There’s an obvious objection to this tool, which is that the subsequent crime cannot be considered as part of the sentencing of the original offense and vice-versa. Strictly speaking, they can’t. But a Judge probably cannot escape what he or she knows about the defendant’s subsequent and prior conduct, and thus whatever mental barriers which have been erected to compartmentalize the analysis are likely to be ineffective. A judge may simply be careful to not articulate her sentence for the earlier offense in terms of what happened in the subsequent crime.
From a Judge’s perspective, suspending imposition of a crime is preferable to granting a lesser sentence. Such a tool allows a Judge to distinguish between a “career criminal” and a someone who committed a “youthful indiscretion” while preserving the system’s ability to revisit the issue in light of subsequent conduct. It is likely that the tool allows a Judge to grant mercy more often by reducing the cost of leniency and allows a more accurate sentence in a subsequent proceeding because of superior information. Moreover, with the prospect of an even harsher sentence the second time around, it can serve as a greater deterrent to subsequent crime. Of course, this assumes the criminal mind rationally calculates his or her behavior based upon the length of sentence.

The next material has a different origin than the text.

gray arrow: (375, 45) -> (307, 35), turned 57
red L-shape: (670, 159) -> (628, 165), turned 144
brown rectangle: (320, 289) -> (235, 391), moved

Nevertheless, suspending imposition of a sentence may satisfy both the DA-minded and PD-minded alike by keeping one-time offenders out of jail but increasing the sentence of repeat players. Many lawyers would appreciate the increase in discretion such a tool affords a judge, although others might fear the punitive aspects of its application. But on the whole, the ability to suspend imposition of a sentence increases the discretion of a Judge and therefore reduces the power of other institutional actors like prosecutors who might vigorously oppose leniency under any other circumstance.